- What needs to be done
With the pictures omitted, transcribe each line below exactly as it is.

- Records for the exercise
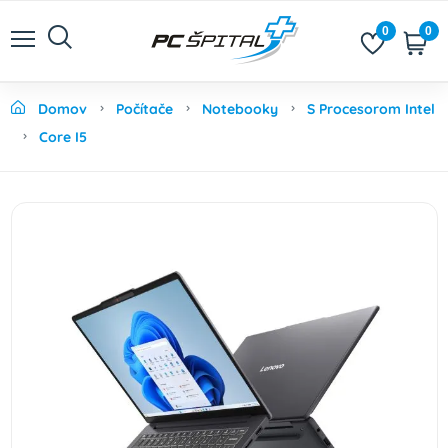
0
0
Domov
Počítače
Notebooky
S Procesorom Intel
Core I5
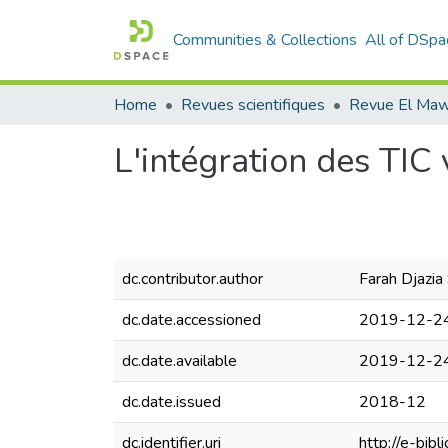
Communities & Collections
All of DSpa
Home
Revues scientifiques
Revue El Maw
L'intégration des TIC
dc.contributor.author
Farah Djazia
dc.date.accessioned
2019-12-24
dc.date.available
2019-12-24
dc.date.issued
2018-12
dc.identifier.uri
http://e-bi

- Answer box
0
0
Domov
Počítače
Notebooky
S Procesorom Intel
Core I5
Communities & Collections
All of DSpa
Home
Revues scientifiques
Revue El Maw
L'intégration des TIC
dc.contributor.author
Farah Djazia
dc.date.accessioned
2019-12-24
dc.date.available
2019-12-24
dc.date.issued
2018-12
dc.identifier.uri
http://e-bi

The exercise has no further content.